The discovery of massive natural gas fields off Israel’s northern coast more than a decade ago and subsequent attempts to export this gas to Europe have highlighted the true fault lines in the Turkish-Israeli alliance, writes Joseph Dana.
Israeli pipeline deal with Greece means weakened Turkey - analyst
Israel’s decision in late December to strike a deal with Cyprus and Greece to transport its natural gas to Europe marks the start of weaker Israeli-Turkish relations and a reduced role for the Muslim country in the region, said journalist and analyst Joseph Dana.
Israel agreed in principle to the new U.S.-approved $7 billion pipeline in late December, It is set to have the capacity to transport 20 billion cubic metres of gas annually.
The decision, which will all but cut Turkey out of Israel’s natural gas fortunes, reflects a rejection of Turkish President Recep Tayyip Erdoğan and his grand vision to establish Turkey as a dominant energy transit hub, Dana said, according to Euractiv.
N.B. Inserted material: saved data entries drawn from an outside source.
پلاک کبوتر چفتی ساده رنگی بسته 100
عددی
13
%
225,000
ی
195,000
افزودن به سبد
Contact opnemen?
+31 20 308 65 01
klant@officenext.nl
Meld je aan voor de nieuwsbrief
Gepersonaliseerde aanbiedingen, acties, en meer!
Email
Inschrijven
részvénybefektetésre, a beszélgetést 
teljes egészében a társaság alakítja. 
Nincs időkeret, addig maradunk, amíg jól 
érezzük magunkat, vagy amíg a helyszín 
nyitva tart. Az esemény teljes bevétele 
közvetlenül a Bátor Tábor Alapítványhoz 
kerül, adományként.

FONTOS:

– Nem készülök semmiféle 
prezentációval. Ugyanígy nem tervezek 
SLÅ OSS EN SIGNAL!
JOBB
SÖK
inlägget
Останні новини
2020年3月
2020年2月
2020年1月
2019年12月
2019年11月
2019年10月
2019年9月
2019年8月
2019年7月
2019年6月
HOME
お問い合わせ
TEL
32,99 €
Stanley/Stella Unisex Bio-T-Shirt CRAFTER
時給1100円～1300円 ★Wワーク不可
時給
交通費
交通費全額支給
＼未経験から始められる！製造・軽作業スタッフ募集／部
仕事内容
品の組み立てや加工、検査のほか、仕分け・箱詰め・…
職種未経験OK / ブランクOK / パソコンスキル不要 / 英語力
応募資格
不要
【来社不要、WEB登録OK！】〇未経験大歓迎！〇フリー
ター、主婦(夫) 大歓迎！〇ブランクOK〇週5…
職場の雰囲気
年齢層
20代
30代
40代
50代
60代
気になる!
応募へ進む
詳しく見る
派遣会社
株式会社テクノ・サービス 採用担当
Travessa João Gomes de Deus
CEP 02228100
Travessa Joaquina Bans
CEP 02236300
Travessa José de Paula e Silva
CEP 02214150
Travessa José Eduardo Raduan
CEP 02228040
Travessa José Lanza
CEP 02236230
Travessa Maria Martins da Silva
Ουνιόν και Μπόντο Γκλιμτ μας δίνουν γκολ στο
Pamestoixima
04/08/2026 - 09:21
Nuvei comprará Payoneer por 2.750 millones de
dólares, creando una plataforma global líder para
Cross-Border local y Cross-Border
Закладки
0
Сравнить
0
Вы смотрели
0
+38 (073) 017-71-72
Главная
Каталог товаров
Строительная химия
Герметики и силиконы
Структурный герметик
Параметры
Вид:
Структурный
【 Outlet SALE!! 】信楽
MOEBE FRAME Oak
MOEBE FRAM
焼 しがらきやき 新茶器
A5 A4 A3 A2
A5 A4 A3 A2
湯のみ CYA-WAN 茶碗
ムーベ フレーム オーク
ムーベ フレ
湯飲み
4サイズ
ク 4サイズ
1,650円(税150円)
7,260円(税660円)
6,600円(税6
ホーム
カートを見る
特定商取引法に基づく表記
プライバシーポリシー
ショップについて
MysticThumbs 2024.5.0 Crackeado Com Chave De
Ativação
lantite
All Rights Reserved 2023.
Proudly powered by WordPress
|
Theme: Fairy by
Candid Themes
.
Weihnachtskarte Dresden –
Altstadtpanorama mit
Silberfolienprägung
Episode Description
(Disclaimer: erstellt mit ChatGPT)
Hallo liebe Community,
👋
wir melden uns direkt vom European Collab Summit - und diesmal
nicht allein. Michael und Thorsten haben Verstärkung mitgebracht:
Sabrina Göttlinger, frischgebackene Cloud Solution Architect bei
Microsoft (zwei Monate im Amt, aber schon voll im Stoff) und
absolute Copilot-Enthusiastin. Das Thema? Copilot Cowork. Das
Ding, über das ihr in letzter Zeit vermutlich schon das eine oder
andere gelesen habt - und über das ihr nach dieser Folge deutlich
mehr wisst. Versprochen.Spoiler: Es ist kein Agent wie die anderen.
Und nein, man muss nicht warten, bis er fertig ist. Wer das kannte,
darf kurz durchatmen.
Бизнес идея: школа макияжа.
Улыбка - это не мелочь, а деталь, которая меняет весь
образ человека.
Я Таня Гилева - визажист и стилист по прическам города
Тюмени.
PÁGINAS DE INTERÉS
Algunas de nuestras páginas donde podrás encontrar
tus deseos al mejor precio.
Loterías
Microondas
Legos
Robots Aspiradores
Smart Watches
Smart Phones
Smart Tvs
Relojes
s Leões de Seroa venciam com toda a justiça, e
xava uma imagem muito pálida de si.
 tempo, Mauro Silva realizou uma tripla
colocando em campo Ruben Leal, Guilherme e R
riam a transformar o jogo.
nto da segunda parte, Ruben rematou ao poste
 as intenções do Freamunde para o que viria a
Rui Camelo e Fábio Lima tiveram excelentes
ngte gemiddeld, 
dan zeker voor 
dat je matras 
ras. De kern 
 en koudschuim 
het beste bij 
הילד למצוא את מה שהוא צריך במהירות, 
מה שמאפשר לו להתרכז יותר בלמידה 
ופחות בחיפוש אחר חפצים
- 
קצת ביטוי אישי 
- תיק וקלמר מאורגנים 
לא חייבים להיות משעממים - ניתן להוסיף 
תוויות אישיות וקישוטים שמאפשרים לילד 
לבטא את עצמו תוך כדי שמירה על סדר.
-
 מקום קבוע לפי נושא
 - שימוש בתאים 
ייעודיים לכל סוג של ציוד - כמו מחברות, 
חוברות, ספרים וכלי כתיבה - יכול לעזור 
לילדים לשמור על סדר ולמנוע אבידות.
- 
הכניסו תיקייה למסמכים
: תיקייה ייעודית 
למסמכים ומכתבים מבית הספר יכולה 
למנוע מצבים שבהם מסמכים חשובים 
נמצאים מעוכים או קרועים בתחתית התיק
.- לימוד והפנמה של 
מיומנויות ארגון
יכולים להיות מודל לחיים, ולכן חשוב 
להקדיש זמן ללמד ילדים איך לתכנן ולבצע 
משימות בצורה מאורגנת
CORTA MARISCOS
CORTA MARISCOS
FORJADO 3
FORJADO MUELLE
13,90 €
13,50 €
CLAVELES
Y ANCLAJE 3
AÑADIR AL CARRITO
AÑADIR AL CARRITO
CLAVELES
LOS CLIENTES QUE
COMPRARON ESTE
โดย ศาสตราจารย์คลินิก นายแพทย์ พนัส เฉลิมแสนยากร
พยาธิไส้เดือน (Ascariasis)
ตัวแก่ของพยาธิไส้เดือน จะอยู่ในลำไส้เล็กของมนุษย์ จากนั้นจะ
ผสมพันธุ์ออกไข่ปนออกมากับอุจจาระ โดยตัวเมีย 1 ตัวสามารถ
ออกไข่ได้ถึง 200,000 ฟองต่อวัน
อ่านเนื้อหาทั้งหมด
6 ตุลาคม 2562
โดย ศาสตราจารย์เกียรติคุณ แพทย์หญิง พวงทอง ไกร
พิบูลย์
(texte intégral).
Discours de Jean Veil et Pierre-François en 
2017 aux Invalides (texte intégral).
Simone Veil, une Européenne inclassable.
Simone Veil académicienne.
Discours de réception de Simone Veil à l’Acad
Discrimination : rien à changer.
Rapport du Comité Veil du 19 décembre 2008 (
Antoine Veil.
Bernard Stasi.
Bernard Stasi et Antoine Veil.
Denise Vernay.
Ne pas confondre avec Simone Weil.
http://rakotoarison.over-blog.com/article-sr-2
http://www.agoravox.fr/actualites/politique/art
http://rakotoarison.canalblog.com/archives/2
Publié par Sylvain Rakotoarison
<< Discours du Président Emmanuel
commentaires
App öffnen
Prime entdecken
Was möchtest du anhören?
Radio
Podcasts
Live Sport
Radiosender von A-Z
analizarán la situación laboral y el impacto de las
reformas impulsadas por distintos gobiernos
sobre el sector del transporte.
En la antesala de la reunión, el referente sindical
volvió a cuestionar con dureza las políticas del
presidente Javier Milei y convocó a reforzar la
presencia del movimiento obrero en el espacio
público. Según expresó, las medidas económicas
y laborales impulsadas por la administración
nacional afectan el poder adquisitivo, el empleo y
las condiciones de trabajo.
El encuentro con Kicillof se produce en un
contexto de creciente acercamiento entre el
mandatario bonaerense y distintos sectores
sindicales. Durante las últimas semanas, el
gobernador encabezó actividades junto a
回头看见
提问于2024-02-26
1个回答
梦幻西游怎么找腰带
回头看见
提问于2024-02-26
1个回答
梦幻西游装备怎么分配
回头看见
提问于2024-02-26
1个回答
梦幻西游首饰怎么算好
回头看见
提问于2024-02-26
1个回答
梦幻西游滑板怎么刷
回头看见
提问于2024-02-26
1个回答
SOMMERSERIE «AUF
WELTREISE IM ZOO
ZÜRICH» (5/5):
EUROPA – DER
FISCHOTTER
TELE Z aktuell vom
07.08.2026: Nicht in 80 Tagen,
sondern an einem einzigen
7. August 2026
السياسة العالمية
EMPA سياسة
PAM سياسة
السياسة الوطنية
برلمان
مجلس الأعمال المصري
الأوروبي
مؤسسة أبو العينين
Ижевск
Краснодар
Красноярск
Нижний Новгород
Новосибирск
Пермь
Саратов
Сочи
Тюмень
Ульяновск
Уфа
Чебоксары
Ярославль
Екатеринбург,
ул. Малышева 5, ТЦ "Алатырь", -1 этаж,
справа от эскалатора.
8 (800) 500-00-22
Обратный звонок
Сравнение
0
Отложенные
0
“Erdoğan’s old partners have finally had enough of his rhetoric and stratospheric ambition,” he said. “While Israel was once eager to use Turkey as an energy transit hub, it now sees much less value in the partnership.”
Turkey is now in a weakened economic and geopolitical state, also reflected in U.S. President Donald Trump’s willingness to protect Israel’s policies in Palestine. Meanwhile Israeli President Benjamin Netanyahu has cultivated fresh alliances with right-wing European leaders, rendering Turkey less important, Dana said.